Mon Dec 6 19:14:49 EST 2004

I've been doing some analysis on MD5 collision announced by Wang et al.  
Short version:  Yes, Virginia, there is no such thing as a safe hash 
collision -- at least in a function that's specified to be 
cryptographically secure.  The full details may be acquired at the 
following link:

http://www.doxpara.com/md5_someday.pdf

A tool, Stripwire, has been assembled to demonstrate some of the attacks 
described in the paper.  It may be acquired at the following address:

http://www.doxpara.com/stripwire-1.1.tar.gz 

Incidentally, the expectations management is by no means accidental -- 
the paper's titled "MD5 To Be Considered Harmful Someday" for a reason.  
Some people have said there's no applied implications to Joux and Wang's 
research.  They're wrong; arbitrary payloads can be successfully 
integrated into a hash collision.  But the attacks are not wildly 
practical, and in most cases exposure remains thankfully limited, for 
now.  But the risks are real enough that responsible engineers should 
take note:  This is not merely an academic threat, systems designed with 
MD5 now need to take far more care than they would if they were 
employing an unbroken hashing algorithm, and the problems are only going 
to get worse.

Some highlights from the paper:

* The attack itself is pretty limited -- essentially, we can create 
"doppelganger" blocks (my term) anywhere inside a file that may be 
swapped out, one for another, without altering the final MD5 hash.  This 
lets us create any number of binary-inequal files with the same md5sum.

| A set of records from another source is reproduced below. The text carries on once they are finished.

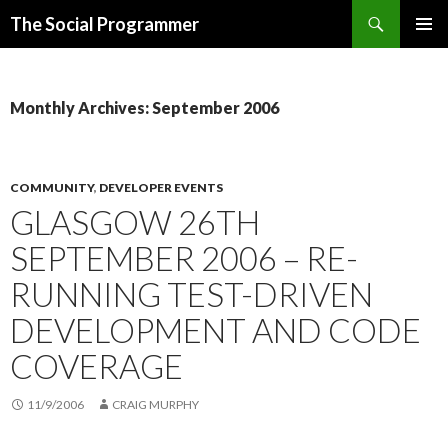
Search
The Social Programmer
SKIP
PRIMAR
TO
MENU
CONTENT
Monthly Archives: September 2006
COMMUNITY
,
DEVELOPER EVENTS
GLASGOW 26TH
SEPTEMBER 2006 – RE-
RUNNING TEST-DRIVEN
DEVELOPMENT AND CODE
COVERAGE
11/9/2006
CRAIG MURPHY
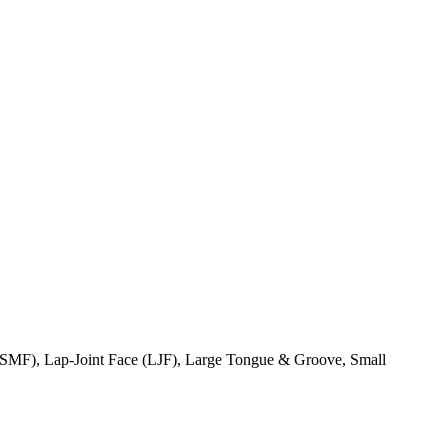
(SMF), Lap-Joint Face (LJF), Large Tongue & Groove, Small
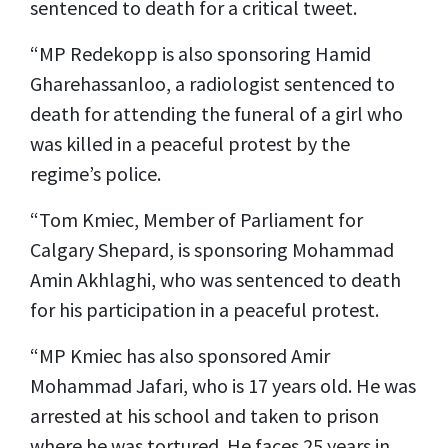
sentenced to death for a critical tweet.
“MP Redekopp is also sponsoring Hamid
Gharehassanloo, a radiologist sentenced to
death for attending the funeral of a girl who
was killed in a peaceful protest by the
regime’s police.
“Tom Kmiec, Member of Parliament for
Calgary Shepard, is sponsoring Mohammad
Amin Akhlaghi, who was sentenced to death
for his participation in a peaceful protest.
“MP Kmiec has also sponsored Amir
Mohammad Jafari, who is 17 years old. He was
arrested at his school and taken to prison
where he was tortured. He faces 25 years in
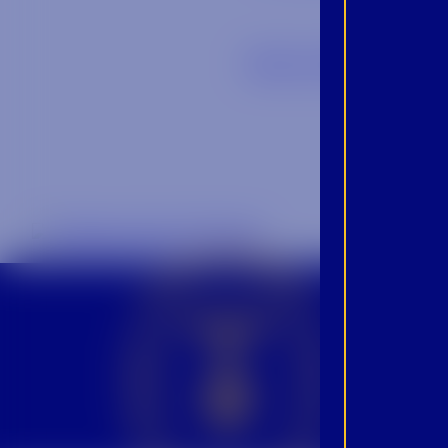
Back to Blog
CROWN INSIDER CROWN INSIDER CROWN INSIDER
BEC
INS
PRO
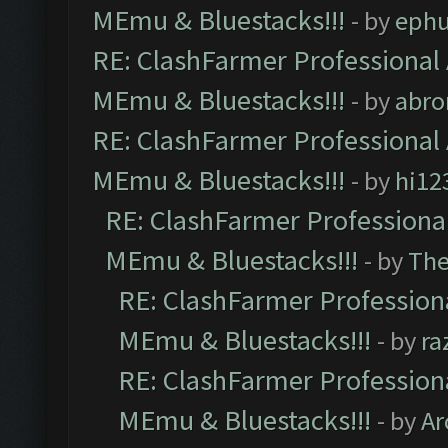
MEmu & Bluestacks!!!
- by
ephu
RE: ClashFarmer Professional 
MEmu & Bluestacks!!!
- by
abro
RE: ClashFarmer Professional 
MEmu & Bluestacks!!!
- by
hi12
RE: ClashFarmer Professional
MEmu & Bluestacks!!!
- by
Th
RE: ClashFarmer Professiona
MEmu & Bluestacks!!!
- by
ra
RE: ClashFarmer Professiona
MEmu & Bluestacks!!!
- by
Ar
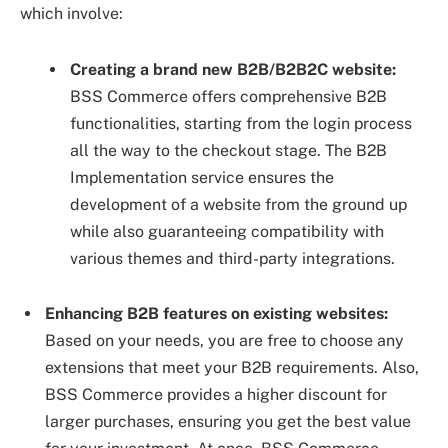
which involve:
Creating a brand new B2B/B2B2C website:
BSS Commerce offers comprehensive B2B
functionalities, starting from the login process
all the way to the checkout stage. The B2B
Implementation service ensures the
development of a website from the ground up
while also guaranteeing compatibility with
various themes and third-party integrations.
Enhancing B2B features on existing websites:
Based on your needs, you are free to choose any
extensions that meet your B2B requirements. Also,
BSS Commerce provides a higher discount for
larger purchases, ensuring you get the best value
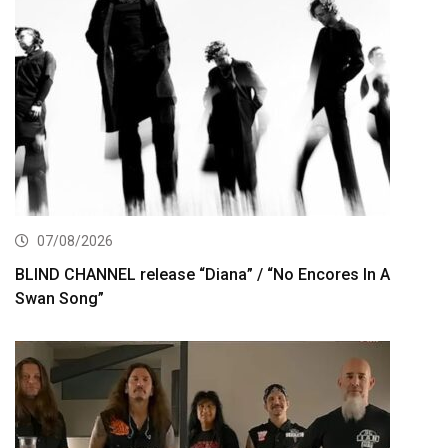
07/08/2026
BLIND CHANNEL release “Diana” / “No Encores In A
Swan Song”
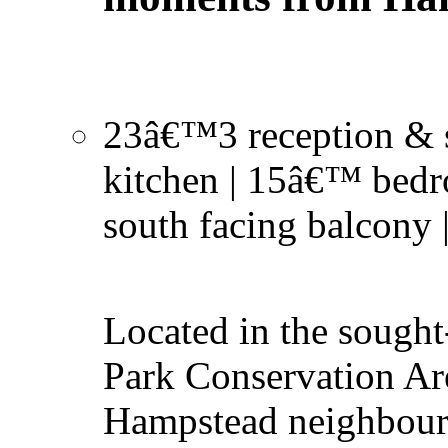
23â€™3 reception & 
kitchen | 15â€™ bedr
south facing balcony 
Located in the sought
Park Conservation Ar
Hampstead neighbour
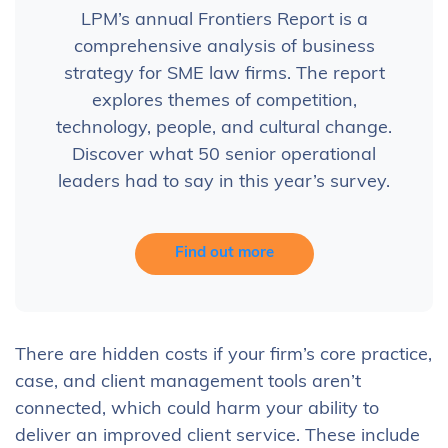
LPM’s annual Frontiers Report is a
comprehensive analysis of business
strategy for SME law firms. The report
explores themes of competition,
technology, people, and cultural change.
Discover what 50 senior operational
leaders had to say in this year’s survey.
Find out more
There are hidden costs if your firm’s core practice,
case, and client management tools aren’t
connected, which could harm your ability to
deliver an improved client service. These include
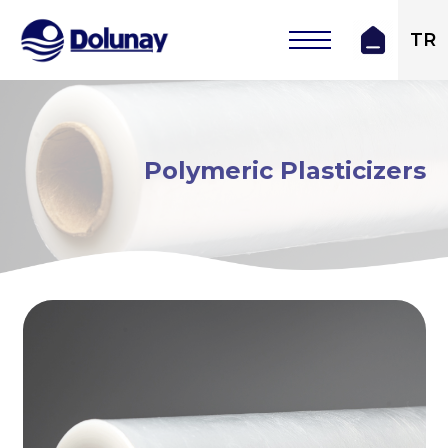
TR
Polymeric Plasticizers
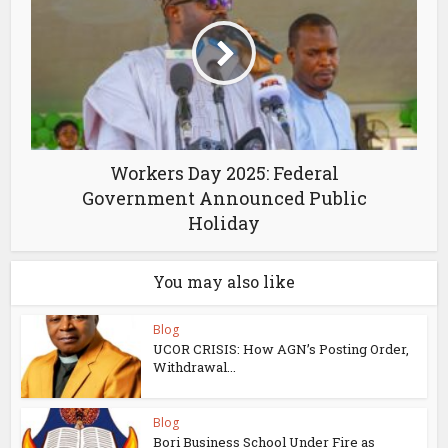
Workers Day 2025: Federal
Government Announced Public
Holiday
You may also like
Blog
UCOR CRISIS: How AGN’s Posting Order,
Withdrawal...
Blog
Bori Business School Under Fire as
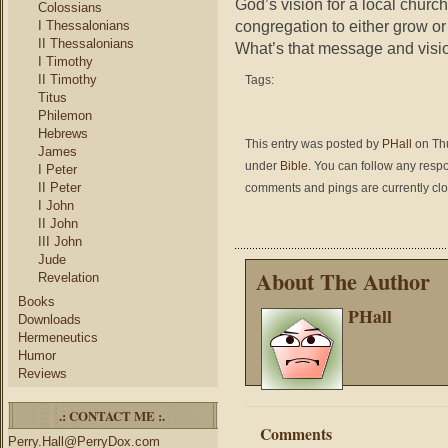
God’s vision for a local church
Colossians
congregation to either grow or 
I Thessalonians
II Thessalonians
What’s that message and visi
I Timothy
II Timothy
Tags:
Titus
Philemon
Hebrews
This entry was posted by
PHall
on Thu
James
under
Bible
. You can follow any respo
I Peter
II Peter
comments and pings are currently cl
I John
II John
III John
Jude
About The Author
Revelation
Books
PHall
Downloads
Hermeneutics
Humor
Reviews
.: CONTACT ME :.
Comments
Perry.Hall@PerryDox.com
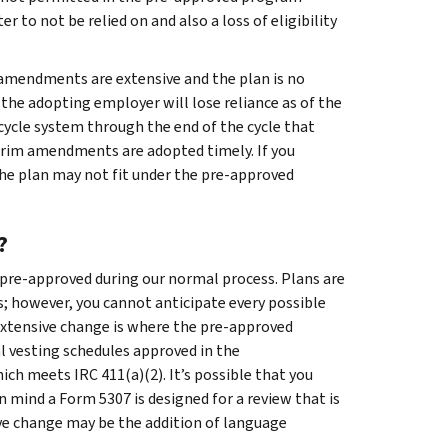
er to not be relied on and also a loss of eligibility
n amendments are extensive and the plan is no
 the adopting employer will lose reliance as of the
 cycle system through the end of the cycle that
erim amendments are adopted timely. If you
the plan may not fit under the pre-approved
?
 pre-approved during our normal process. Plans are
s; however, you cannot anticipate every possible
extensive change is where the pre-approved
 vesting schedules approved in the
ich meets IRC 411(a)(2). It’s possible that you
n mind a Form 5307 is designed for a review that is
ive change may be the addition of language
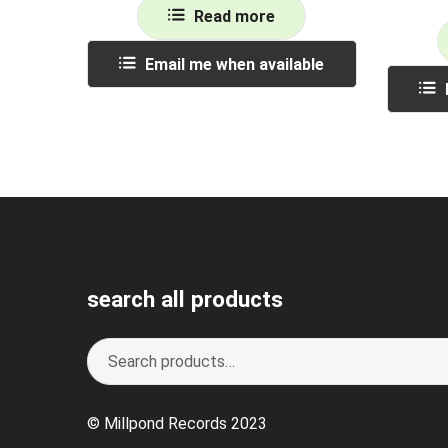
Read more
Email me when available
search all products
Search
S
for:
e
a
© Millpond Records 2023
r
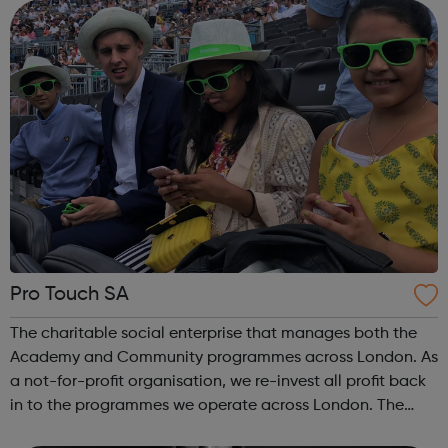
AMBASSADORS Our team of young people. ...
Pro Touch SA
The charitable social enterprise that manages both the
Academy and Community programmes across London. As
a not-for-profit organisation, we re-invest all profit back
in to the programmes we operate across London. The
organisation is run by London based sports (football)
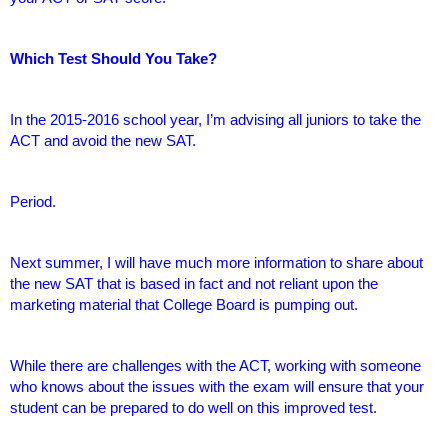
Which Test Should You Take?
In the 2015-2016 school year, I’m advising all juniors to take the
ACT and avoid the new SAT.
Period.
Next summer, I will have much more information to share about
the new SAT that is based in fact and not reliant upon the
marketing material that College Board is pumping out.
While there are challenges with the ACT, working with someone
who knows about the issues with the exam will ensure that your
student can be prepared to do well on this improved test.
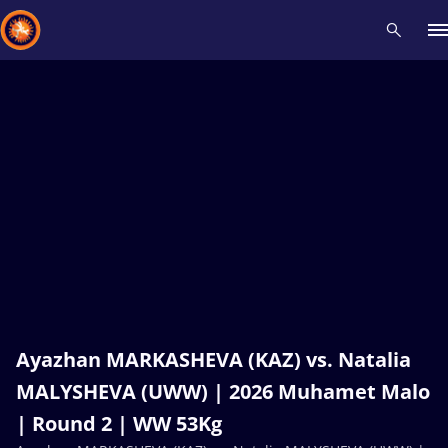
Recent results
All
Athletes
Videos
News
Events
Insti
Type here to search
Ayazhan MARKASHEVA (KAZ) vs. Natalia
MALYSHEVA (UWW) | 2026 Muhamet Malo
| Round 2 | WW 53Kg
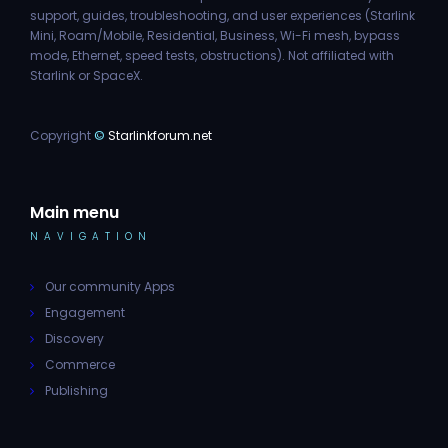
support, guides, troubleshooting, and user experiences (Starlink
Mini, Roam/Mobile, Residential, Business, Wi-Fi mesh, bypass
mode, Ethernet, speed tests, obstructions). Not affiliated with
Starlink or SpaceX.
Copyright
©
Starlinkforum.net
Main menu
NAVIGATION
Our community Apps
Engagement
Discovery
Commerce
Publishing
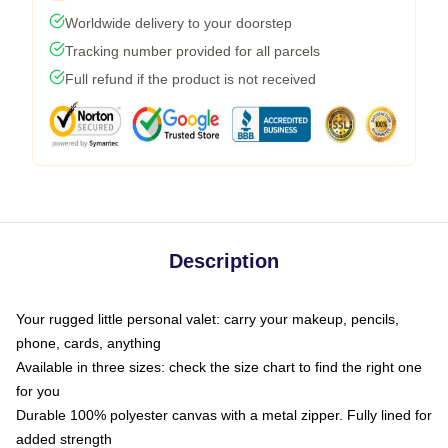
Worldwide delivery to your doorstep
Tracking number provided for all parcels
Full refund if the product is not received
Description
Your rugged little personal valet: carry your makeup, pencils,
phone, cards, anything
Available in three sizes: check the size chart to find the right one
for you
Durable 100% polyester canvas with a metal zipper. Fully lined for
added strength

* MD5 uses an appendable cascade construction -- in other words, if you 
happen to find yourself with two files that MD5 to the same hash, an 
arbitrary payload can be applied to both files and they'll still have 
the same hash.  This leads to...

* Attacks are possible using only the proof of concept test vectors 
released by Wang -- the actual attack is not necessary.

* Stripwire emits two binary packages.  They both contain an arbitrary 
payload, but the payload is encrypted with AES.  Only one of the 
packages ("Fire") is decryptable and thus dangerous; the other ("Ice") 
shields its data behind AES.  Both files share the same MD5 hash.

* Digital Signature systems are vulnerable, as they almost always sign a 
hashed representation of data rather than the data itself.

* This is an excellent vector for malicious developers to get unsafe 
code past a group of auditors, perhaps to acquire a required third party 
signature.  Alternatively, build tools themselves could be compromised 
to embed safe versions of dangerous payloads in each build.  At some 
later point, the embedded payload could be safely "activated", without 
the MD5 changing.  This has implications for Tripwire, DRM, and several 
package management architectures.

* HMAC's invulnerability has been slightly overstated.  It's definitely 
possible, given the key, to create two datasets with the same HMAC.  
Attacker possession of the key violates MAC presumptions, so the impact 
of this is particularly questionable.

* Very interesting possibilities open up once the full attack is made 
available -- among other things, we can create self-decrypting 
executables (fire.exe and ice.exe) that exhibit differential behavior 
based on their internal colliding payloads.  They'll still have the same 
MD5 hash.

* Several doppelgangers may (relatively quickly, as per Joux) be 
computed within a single multicollision-friendly block.  As such, the 
particular selection of doppelganger sets within a file can itself be 
made to represent data.  It's relatively straightforward to embed a 128 
bit signature inside an arbitrary file, in such a way that no matter the 
value of the signature, a constant MD5 hash is maintained.  This is 
curiously steganographic.

* Many popular P2P networks (and innumerable distributed content 
databases) use MD5 hashes as both a reliable search handle and a 
mechanism to ensure file integrity.  This makes them blind to any 
signature embedded within MD5 collisions.  We can use this blindness to 
track MP3 audio data as it propagates from a custom P2P node.  
"Strikeback" capacity against executable trafficking is even more 
pronounced -- it's possible to create application installers that 
self-modify with host identifying characteristics but still successfully 
retransmit on P2P networks under the global search hash.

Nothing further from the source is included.